Las lecturas se pueden hacer en cualquier época del año. Es cierto que durante las vacaciones hay más tiempo. Pero los libros no llevan marcado en su cuerpo una fecha o un período.

Lo más importante es el lector. Los que escribimos somos, antes que nada, lectores. El lector y el libro conforman el hecho esencial de la literatura. Sin libros y sin lectores no hay literatura ni historia ni divulgación científica. Un escritor es otra forma de ser lector. “La crítica es la forma moderna de la autobiografía”, dijo Oscar Wilde.

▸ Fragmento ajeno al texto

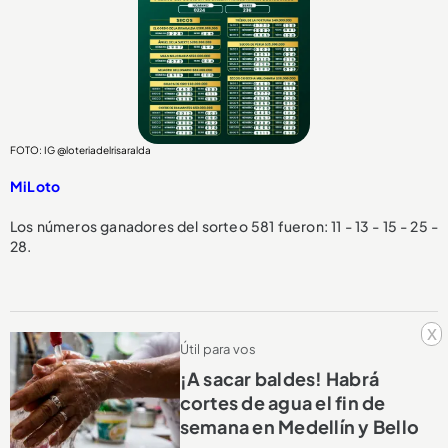
FOTO: IG @loteriadelrisaralda
MiLoto
Los números ganadores del sorteo 581 fueron: 11 - 13 - 15 - 25 -
28.
x
Útil para vos
¡A sacar baldes! Habrá
cortes de agua el fin de
semana en Medellín y Bello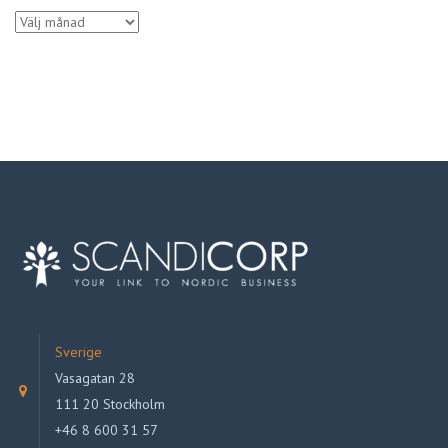
Arkiv
Sverige
Vasagatan 28
111 20 Stockholm
+46 8 600 31 57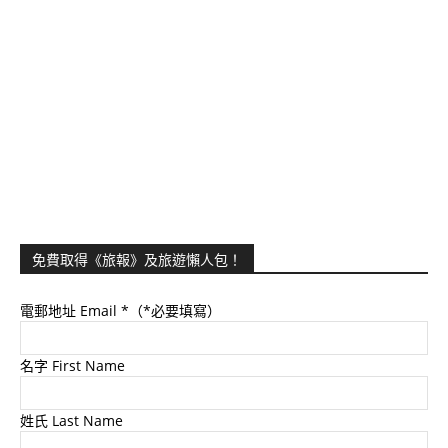
免費取得《旅報》及旅遊懶人包！
電郵地址 Email
*（*必要填寫）
名字 First Name
姓氏 Last Name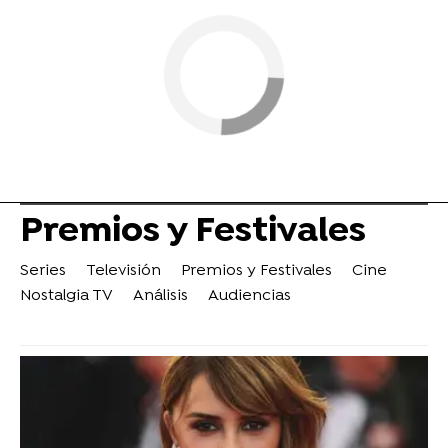
Premios y Festivales
Series
Televisión
Premios y Festivales
Cine
Nostalgia TV
Análisis
Audiencias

Se podría escribir la biografía de un escritor siguiendo sus lecturas. Un escritor es un lector atento, astuto, inquieto. Pero es un lector, al fin. Si pienso en el ocio inseparable de las vacaciones, podría recomendar lecturas de largo aliento: las cinco novelas policiales del irlandés Benjamin Black, la extensa serie novelesca de Marcel Proust, la saga de Tolkien, las voluminosas novelas del norteamericano Thomas Pinchon.

Casi como una competencia deportiva se podría leer la obra completa de un escritor e investigar cómo esa serie aparentemente dispersa se convierte en un programa: pienso en las novelas de Juan José Saer o en los múltiples cuentos de Abelardo Castillo.

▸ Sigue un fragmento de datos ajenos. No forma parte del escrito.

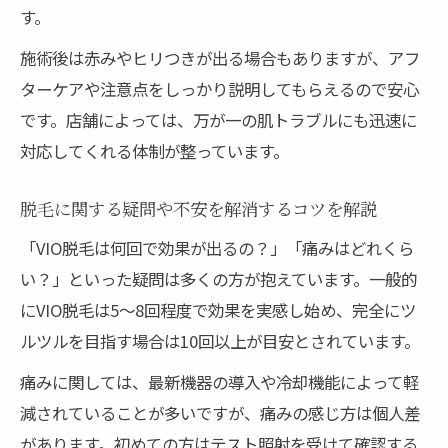
自己処理と比較した脱毛のメリットを徹底
す。
解説
施術後は赤みやヒリつきが出る場合もありますが、アフ
清潔感アップを実感できるVIO脱毛の魅力と
ターケアや注意点をしっかり説明してもらえるので安心
は
です。店舗によっては、万が一の肌トラブルにも迅速に
脱毛で得られる心理的な安心感と自信の変
対応してくれる体制が整っています。
化
メンズ脱毛が与える好印象と生活の変化を
脱毛に関する疑問や不安を解消するコツを解説
紹介
「VIO脱毛は何回で効果が出るの？」「痛みはどれくら
松阪市周辺で脱毛を始める前に知るべきポイン
い？」といった疑問は多くの方が抱えています。一般的
ト
にVIO脱毛は5〜8回程度で効果を実感し始め、完全にツ
松阪市で脱毛を始める際のサロン選びのコ
ルツルを目指す場合は10回以上が目安とされています。
ツ
痛みに関しては、最新機器の導入や冷却機能によって軽
医療脱毛とサロン脱毛の料金や特徴を比較
減されていることが多いですが、痛みの感じ方は個人差
解説
があります。初めての方はテスト照射を受けて確認する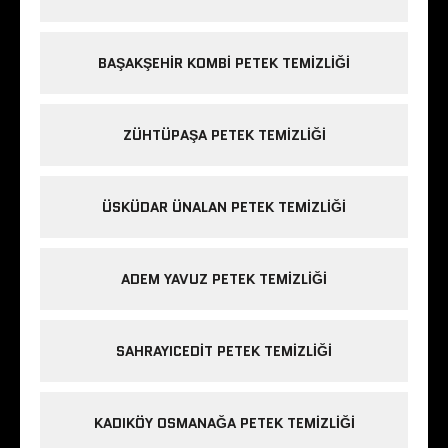
BAŞAKŞEHIR KOMBI PETEK TEMIZLIĞI
ZÜHTÜPAŞA PETEK TEMIZLIĞI
ÜSKÜDAR ÜNALAN PETEK TEMIZLIĞI
ADEM YAVUZ PETEK TEMIZLIĞI
SAHRAYICEDIT PETEK TEMIZLIĞI
KADIKÖY OSMANAĞA PETEK TEMIZLIĞI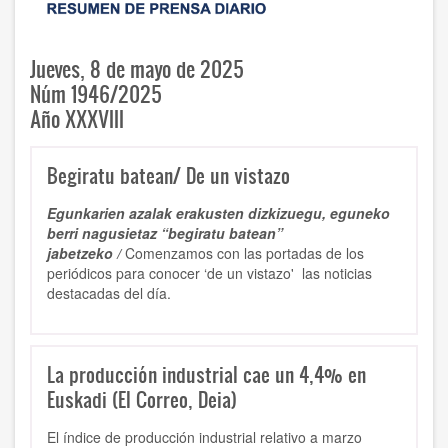
Jueves, 8 de mayo de 2025
Núm 1946/2025
Año XXXVIII
Begiratu batean/ De un vistazo
Egunkarien azalak erakusten dizkizuegu, eguneko
berri nagusietaz “begiratu batean”
jabetzeko /
Comenzamos con las portadas de los
periódicos para conocer ‘de un vistazo' las noticias
destacadas del día.
La producción industrial cae un 4,4% en
Euskadi (El Correo, Deia)
El índice de producción industrial relativo a marzo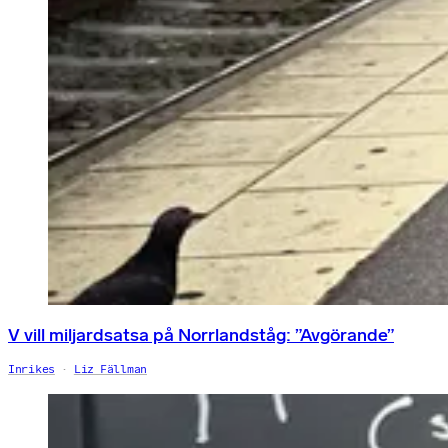
V vill miljardsatsa på Norrlandståg: ”Avgörande”
Inrikes
Liz Fällman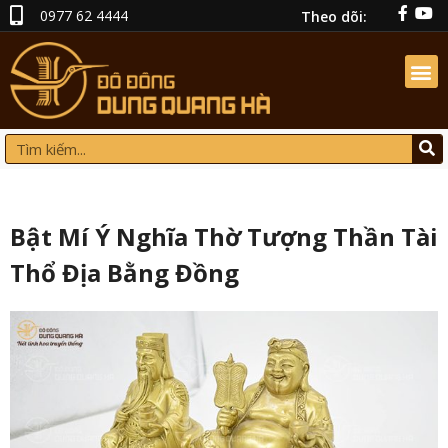
0977 62 4444
Theo dõi:
Bật Mí Ý Nghĩa Thờ Tượng Thần Tài
Thổ Địa Bằng Đồng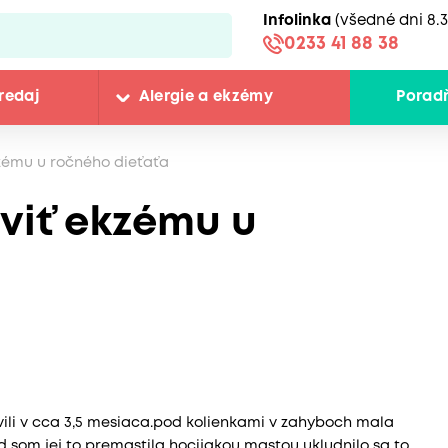
Infolinka
(všedné dni 8.3
0233 41 88 38
redaj
Alergie a ekzémy
Porad
zému u ročného dieťaťa
viť ekzému u
vili v cca 3,5 mesiaca.pod kolienkami v zahyboch mala
d som jej to premastila hocijakou mastou ukludnilo sa to.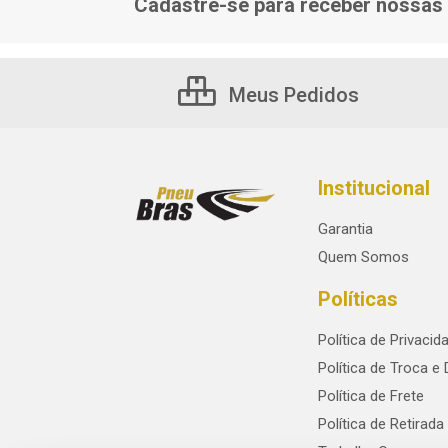
Cadastre-se para receber nossas 
Meus Pedidos
Institucional
Garantia
Quem Somos
Políticas
Política de Privacid
Política de Troca e
Política de Frete
Política de Retirada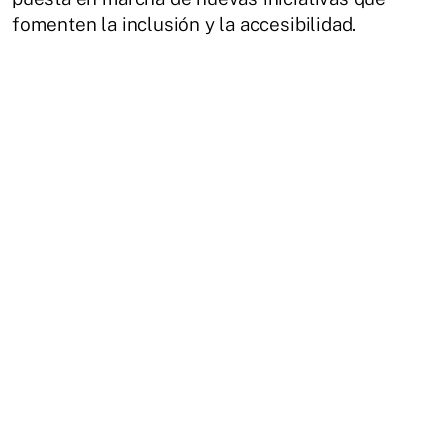
fomenten la inclusión y la accesibilidad.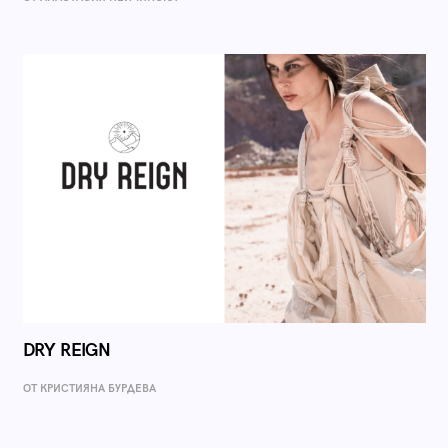
DRY REIGN
ОТ КРИСТИЯНА БУРДЕВА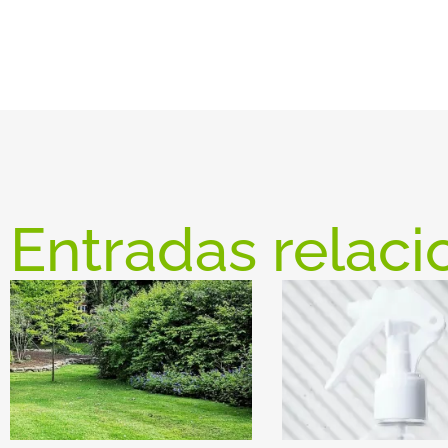
Entradas relaci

Pero también podría recomendar lecturas con el criterio inverso: la duración mínima, la extensión breve. Por ejemplo: los jaikus, esos poemas brevísimos –de 17 sílabas– que buscan capturar el instante. Son ejemplares los de Matsuo Basho. Este poeta japonés publicó un libro fascinante –Sendas de Oku– que combina crónica, narración pura y jaikus. O también podría convocar los relatos humorísticos y brevísimos de Marco Denevi, Ana María Shua y Marcel Schwob, el infalible precursor de Borges.

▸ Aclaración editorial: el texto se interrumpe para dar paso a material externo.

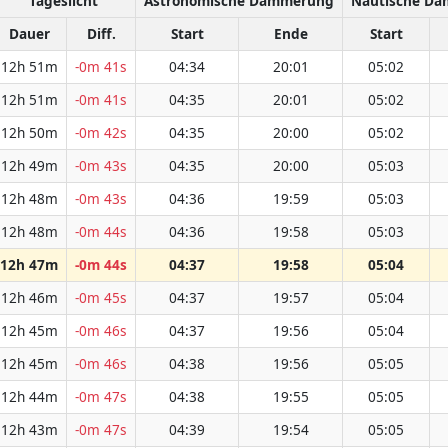
Tageslicht
Astronomische Dämmerung
Nautische D
Dauer
Diff.
Start
Ende
Start
12h 51m
-0m 41s
04:34
20:01
05:02
12h 51m
-0m 41s
04:35
20:01
05:02
12h 50m
-0m 42s
04:35
20:00
05:02
12h 49m
-0m 43s
04:35
20:00
05:03
12h 48m
-0m 43s
04:36
19:59
05:03
12h 48m
-0m 44s
04:36
19:58
05:03
12h 47m
-0m 44s
04:37
19:58
05:04
12h 46m
-0m 45s
04:37
19:57
05:04
12h 45m
-0m 46s
04:37
19:56
05:04
12h 45m
-0m 46s
04:38
19:56
05:05
12h 44m
-0m 47s
04:38
19:55
05:05
12h 43m
-0m 47s
04:39
19:54
05:05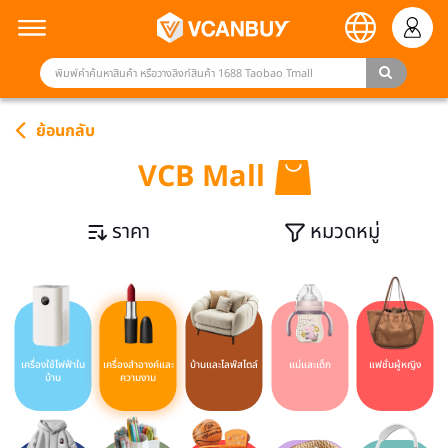
ย้อนกลับ
VCB Mall
ราคา
หมวดหมู่
เครื่องใช้ไฟฟ้าใน
เครื่องสำอางค์และ
บ้านและไลฟ์สไตล์
แม่และเด็ก
แฟชั่นผู้หญิง
บ้าน
ความงาม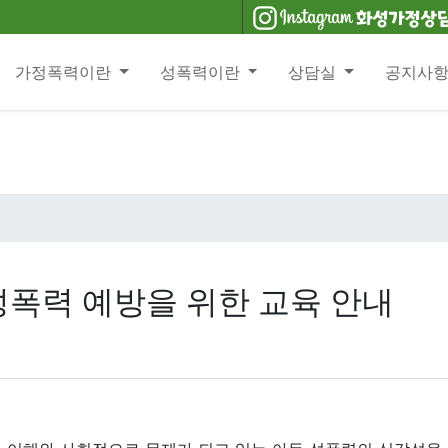
가정폭력이란
성폭력이란
상담실
공지사
성폭력 예방을 위한 교육 안내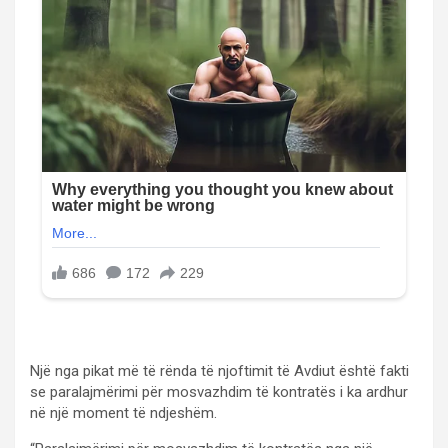
Një nga pikat më të rënda të njoftimit të Avdiut është fakti
se paralajmërimi për mosvazhdim të kontratës i ka ardhur
në një moment të ndjeshëm.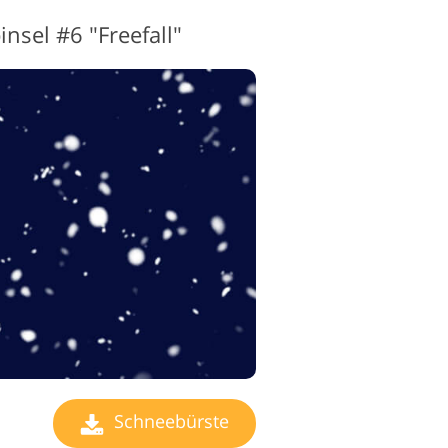
sel #6 "Freefall"
Schneebürste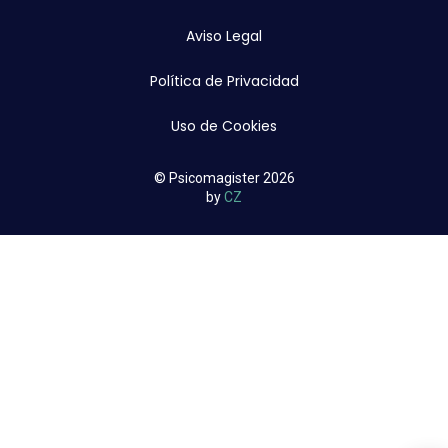
Aviso Legal
Política de Privacidad
Uso de Cookies
© Psicomagister 2026
by
CZ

Ahora bien, la extensión, por sí misma, no es un valor. Lo que importa es el encuentro físico entre el libro y el lector. Lo demás, los libros de moda, los escándalos mediáticos y la versión kitsch de la religión son materia del viento de la historia, ese huracán que arrastra todo y lo deposita en el olvido.

Los voceros de la visión apocalíptica sostienen que los niños y los jóvenes ya no leen. Creo que ese dictamen se queda en la anécdota, en la mera fórmula. No creo que importe mucho la cantidad. La lectura es un hecho individual y, a diferencia de los fenómenos masivos, no requiere de la participación de muchos. La lectura, como la escritura creativa, es un encuentro solitario y utópico con un libro. Y el libro puede darnos la compañía de muchos.

Creo que la lectura no ha disminuido. Lo que ha sucedido es que se han ampliado las posibilidades de percibir el mundo. Los estímulos son diversos. Y la lectura no es el centro. Es uno de los modos de apropiarse de la realidad. Por eso pienso que no es necesario obligar a leer. La lectura obligatoria es un oxímoron, decía Borges. En ese sentido, repito lo que han dicho algunos: leer es releer. Escribir es reescribir. Y creo que el placer de la repetición depara una de las formas del paraíso.

Antes que recomendar una lista vacía de nombres y libros los invito a hundirse en el océano feliz de la lectura y en ese otro mar que invoca un placer no menor: la relectura. Una de las mayores alegrías de la vida es releer aquel libro que alguna vez nos cautivó.